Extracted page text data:
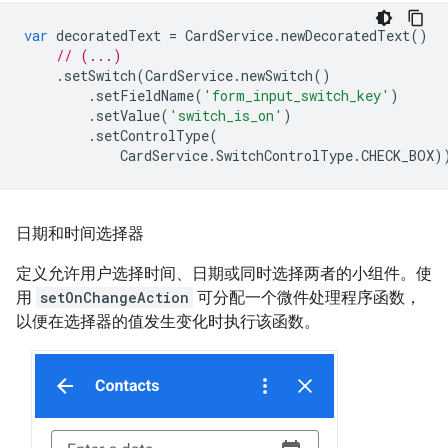
var
decoratedText
=
CardService
.
newDecoratedText
()
// (...)
.
setSwitch
(
CardService
.
newSwitch
()
.
setFieldName
(
'form_input_switch_key'
)
.
setValue
(
'switch_is_on'
)
.
setControlType
(
CardService
.
SwitchControlType
.
CHECK_BOX
)
日期和时间选择器
定义允许用户选择时间、日期或同时选择两者的小组件。使
用
setOnChangeAction
可分配一个微件处理程序函数，
以便在选择器的值发生变化时执行该函数。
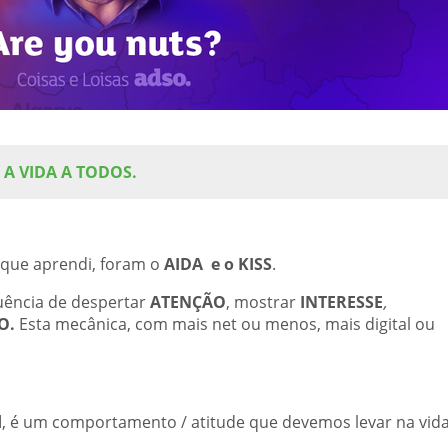
A VIDA A TODOS.
 que aprendi, foram o
AIDA e o KISS
.
quência de despertar
ATENÇÃO
, mostrar
INTERESSE
,
O.
Esta mecânica, com mais net ou menos,
mais digital ou
d
, é um comportamento / atitude que devemos levar na vida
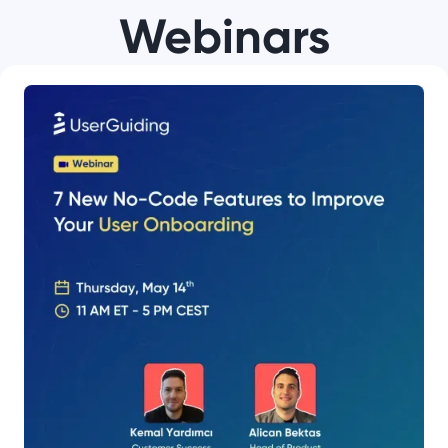
Webinars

## YOUR TASK
If an entry above holds a picture, leave that picture out and print the rest exactly.

## SOLUTION TO THIS EXERCISE
var
decoratedText
=
CardService
.
newDecoratedText
()
// (...)
.
setSwitch
(
CardService
.
newSwitch
()
.
setFieldName
(
'form_input_switch_key'
)
.
setValue
(
'switch_is_on'
)
.
setControlType
(
CardService
.
SwitchControlType
.
CHECK_BOX
)
日期和时间选择器
定义允许用户选择时间、日期或同时选择两者的小组件。使
用
setOnChangeAction
可分配一个微件处理程序函数，
以便在选择器的值发生变化时执行该函数。
A VIDA A TODOS.
 que aprendi, foram o
AIDA e o KISS
.
quência de despertar
ATENÇÃO
, mostrar
INTERESSE
,
O.
Esta mecânica, com mais net ou menos,
mais digital ou
d
, é um comportamento / atitude que devemos levar na vida
Webinars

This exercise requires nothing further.